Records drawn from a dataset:
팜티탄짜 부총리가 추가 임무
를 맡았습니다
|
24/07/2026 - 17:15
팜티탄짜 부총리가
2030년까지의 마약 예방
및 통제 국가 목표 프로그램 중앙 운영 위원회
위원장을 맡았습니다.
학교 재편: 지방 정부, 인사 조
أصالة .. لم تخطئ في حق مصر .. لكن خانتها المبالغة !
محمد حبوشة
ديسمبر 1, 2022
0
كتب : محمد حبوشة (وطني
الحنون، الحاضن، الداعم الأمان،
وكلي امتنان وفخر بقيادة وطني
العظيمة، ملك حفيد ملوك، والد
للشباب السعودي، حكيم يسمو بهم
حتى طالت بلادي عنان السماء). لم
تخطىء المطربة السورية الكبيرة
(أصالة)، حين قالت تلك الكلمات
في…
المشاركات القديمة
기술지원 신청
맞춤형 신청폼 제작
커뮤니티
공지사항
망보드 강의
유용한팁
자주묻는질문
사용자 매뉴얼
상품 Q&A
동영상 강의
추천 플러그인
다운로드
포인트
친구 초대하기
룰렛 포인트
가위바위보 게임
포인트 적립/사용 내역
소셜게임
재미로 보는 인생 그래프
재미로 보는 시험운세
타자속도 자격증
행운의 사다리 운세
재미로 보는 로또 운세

==

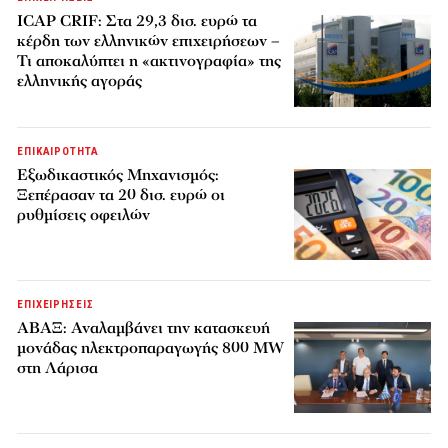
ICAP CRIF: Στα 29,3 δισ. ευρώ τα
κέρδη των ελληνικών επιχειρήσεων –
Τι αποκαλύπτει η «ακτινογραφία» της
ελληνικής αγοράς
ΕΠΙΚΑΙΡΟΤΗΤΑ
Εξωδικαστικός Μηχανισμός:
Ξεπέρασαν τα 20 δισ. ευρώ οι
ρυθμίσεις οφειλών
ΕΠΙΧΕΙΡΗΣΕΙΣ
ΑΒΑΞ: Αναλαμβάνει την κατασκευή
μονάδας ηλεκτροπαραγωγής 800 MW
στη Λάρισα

_Your objective_: Using the data above, say how many lines include "ευρώ". No other reply is needed.

_Answer for the task_: 2